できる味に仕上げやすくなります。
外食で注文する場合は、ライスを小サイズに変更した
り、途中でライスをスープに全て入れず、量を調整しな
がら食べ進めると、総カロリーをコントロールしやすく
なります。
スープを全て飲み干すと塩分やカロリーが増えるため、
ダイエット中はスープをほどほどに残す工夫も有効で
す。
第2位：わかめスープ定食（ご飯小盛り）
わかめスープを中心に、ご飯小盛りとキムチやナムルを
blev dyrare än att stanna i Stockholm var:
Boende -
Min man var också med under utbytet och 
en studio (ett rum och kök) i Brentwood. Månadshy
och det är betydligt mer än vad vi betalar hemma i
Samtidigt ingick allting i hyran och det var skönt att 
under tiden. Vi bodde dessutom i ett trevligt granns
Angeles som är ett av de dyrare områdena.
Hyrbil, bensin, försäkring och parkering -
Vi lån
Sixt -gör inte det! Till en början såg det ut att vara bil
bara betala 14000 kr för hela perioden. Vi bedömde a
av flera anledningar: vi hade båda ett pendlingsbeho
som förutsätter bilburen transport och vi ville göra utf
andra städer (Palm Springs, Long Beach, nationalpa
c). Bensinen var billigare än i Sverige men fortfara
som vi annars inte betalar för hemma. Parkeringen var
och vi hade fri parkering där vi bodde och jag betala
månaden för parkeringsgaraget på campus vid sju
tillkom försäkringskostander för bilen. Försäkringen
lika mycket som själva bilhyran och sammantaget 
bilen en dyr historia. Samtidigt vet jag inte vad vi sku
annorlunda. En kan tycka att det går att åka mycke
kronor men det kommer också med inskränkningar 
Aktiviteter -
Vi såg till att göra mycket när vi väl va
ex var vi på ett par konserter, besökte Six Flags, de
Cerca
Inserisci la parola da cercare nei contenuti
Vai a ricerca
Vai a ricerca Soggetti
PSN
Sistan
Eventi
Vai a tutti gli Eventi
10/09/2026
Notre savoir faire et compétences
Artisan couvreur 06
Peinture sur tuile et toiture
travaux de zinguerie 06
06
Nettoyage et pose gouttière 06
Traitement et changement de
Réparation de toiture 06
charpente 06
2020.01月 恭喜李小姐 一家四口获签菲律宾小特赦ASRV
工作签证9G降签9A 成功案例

*Task prompt*. Please copy, word for word, every line from the first line of the records through the line containing "en studio (ett", with both of those lines included and nothing else.

*Written answer*.
できる味に仕上げやすくなります。
外食で注文する場合は、ライスを小サイズに変更した
り、途中でライスをスープに全て入れず、量を調整しな
がら食べ進めると、総カロリーをコントロールしやすく
なります。
スープを全て飲み干すと塩分やカロリーが増えるため、
ダイエット中はスープをほどほどに残す工夫も有効で
す。
第2位：わかめスープ定食（ご飯小盛り）
わかめスープを中心に、ご飯小盛りとキムチやナムルを
blev dyrare än att stanna i Stockholm var:
Boende -
Min man var också med under utbytet och 
en studio (ett rum och kök) i Brentwood. Månadshy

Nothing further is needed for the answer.